Electronic behavior in mats of single-walled carbon nanotubes under pressure
R. Falconi (1), J. A. Azamar (2), R. Escudero (1) ((1) Universidad, Nacional Autonoma de Mexico, (2) Cinvestav Merida Mexico)

TL;DR
This study investigates how the electronic properties of single-walled carbon nanotubes change under high pressure, revealing transitions from semiconducting to metallic and superconducting states.
Contribution
It provides new insights into pressure-induced electronic phase transitions in SWNTs, including evidence of superconductivity at high pressure.
Findings
SWNTs exhibit semiconducting-like behavior at low pressure
Resistance shows Kondo-like features due to magnetic impurities
Superconducting transition observed around 2.4 GPa
Abstract
Single-walled carbon nanotubes (SWNTs) have many interesting properties; they may be metallic or semiconducting depending on their diameter and helicity of the graphene sheet.
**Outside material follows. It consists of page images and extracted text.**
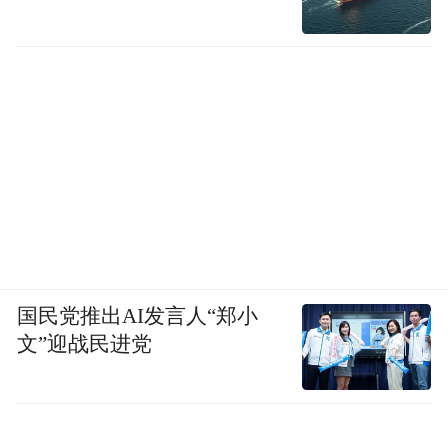
纪律严明、作风过硬，是同事们对他的共同
评价。回顾这一年半，杜老师感慨万千：“这
段经历必将是我人生中最有价值的篇章。”他
用专业与奉献，在天山脚下书写了一名宁波
国民党推出AI发言人“郑小
援疆教师的责任与担当。
文”迎战民进党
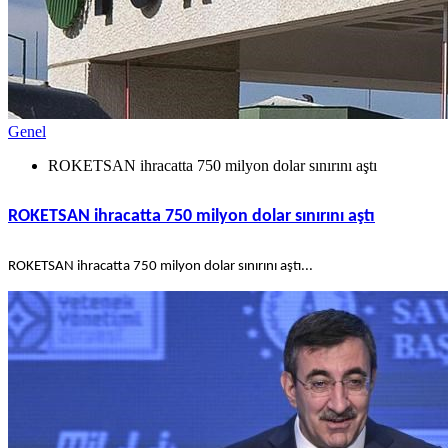
Genel
ROKETSAN ihracatta 750 milyon dolar sınırını aştı
ROKETSAN ihracatta 750 milyon dolar sınırını aştı
ROKETSAN ihracatta 750 milyon dolar sınırını aştı...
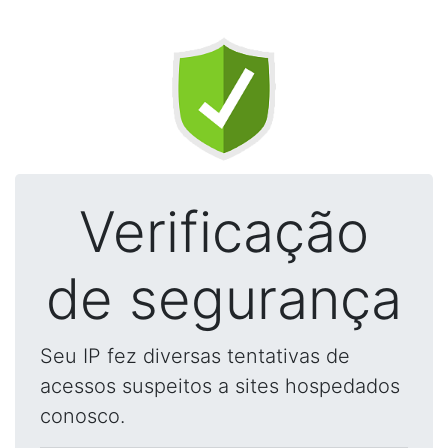
Verificação
de segurança
Seu IP fez diversas tentativas de
acessos suspeitos a sites hospedados
conosco.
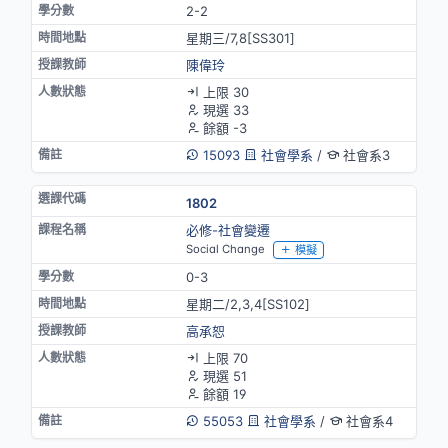
2-2
星期三/7,8[SS301]
陳偉玲
上限 30
現選 33
餘額 -3
15093
社會學系
/
社會系3
1802
必修-社會變遷
Social Change
模擬
0-3
星期二/2,3,4[SS102]
高承恕
上限 70
現選 51
餘額 19
55053
社會學系
/
社會系4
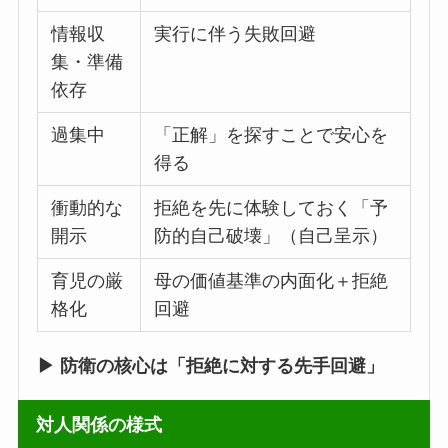
情報収
実行に伴う失敗回避
集・準備
依存
過集中
「正解」を探すことで安心を
得る
衝動的な
拒絶を先に体験しておく「予
開示
防的自己破壊」（自己呈示）
育児の厳
母の価値基準の内面化＋拒絶
格化
回避
▶ 防衛の核心は「拒絶に対する先手回避」
対人関係の様式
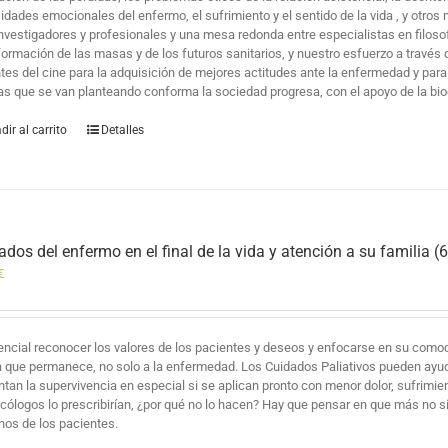
idades emocionales del enfermo, el sufrimiento y el sentido de la vida , y otr
investigadores y profesionales y una mesa redonda entre especialistas en filoso
 formación de las masas y de los futuros sanitarios, y nuestro esfuerzo a través
tes del cine para la adquisición de mejores actitudes ante la enfermedad y par
s que se van planteando conforma la sociedad progresa, con el apoyo de la bioéti
dir al carrito
Detalles
ados del enfermo en el final de la vida y atención a su familia (6
€
encial reconocer los valores de los pacientes y deseos y enfocarse en su comodid
da que permanece, no solo a la enfermedad. Los Cuidados Paliativos pueden ayu
tan la supervivencia en especial si se aplican pronto con menor dolor, sufrimien
ncólogos lo prescribirían, ¿por qué no lo hacen? Hay que pensar en que más no s
os de los pacientes.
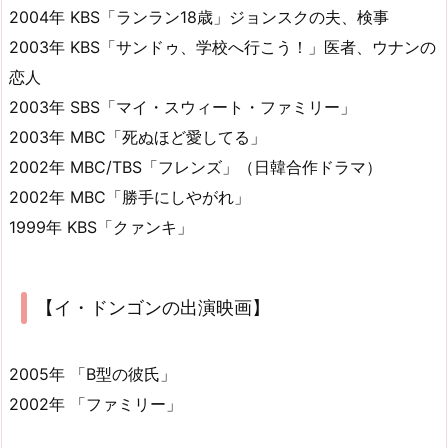
2004年 KBS「ランラン18歳」ジョンスクの夫、検事
2003年 KBS「サンドゥ、学校へ行こう！」医者、ウナンの
恋人
2003年 SBS「マイ・スウィート・ファミリー」
2003年 MBC「死ぬほど愛してる」
2002年 MBC/TBS「フレンズ」（日韓合作ドラマ）
2002年 MBC「勝手にしやがれ」
1999年 KBS「クァンキ」
【イ・ドンゴンの出演映画】
2005年 「B型の彼氏」
2002年 「ファミリー」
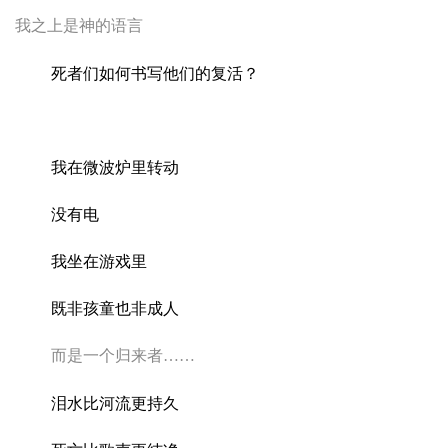
我之上是神的语言
死者们如何书写他们的复活？
我在微波炉里转动
没有电
我坐在游戏里
既非孩童也非成人
而是一个归来者
……
泪水比河流更持久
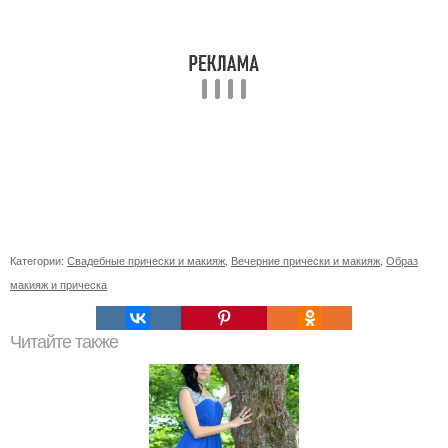
Категории:
Свадебные прически и макияж
,
Вечерние прически и макияж
,
Образ
макияж и прическа
Читайте также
Hydrostatic or quasi-hydrostatic high pressures can probe many electronic features. Resistance - temperature measurements in SWNTs from normal condition and under 0.4 GPa of quasi-hydrostatic pressures reveal a semiconducting-like behavior. From 0.5 to about 2.0 GPa the resistance changes to a Kondo-like feature due to magnetic impurities used to catalyse the nanotube formation. Above 2.0 GPa, they become metallic and at about 2.4 GPa the resistance decreases dramatically around 3 K suggesting a superconducting transition.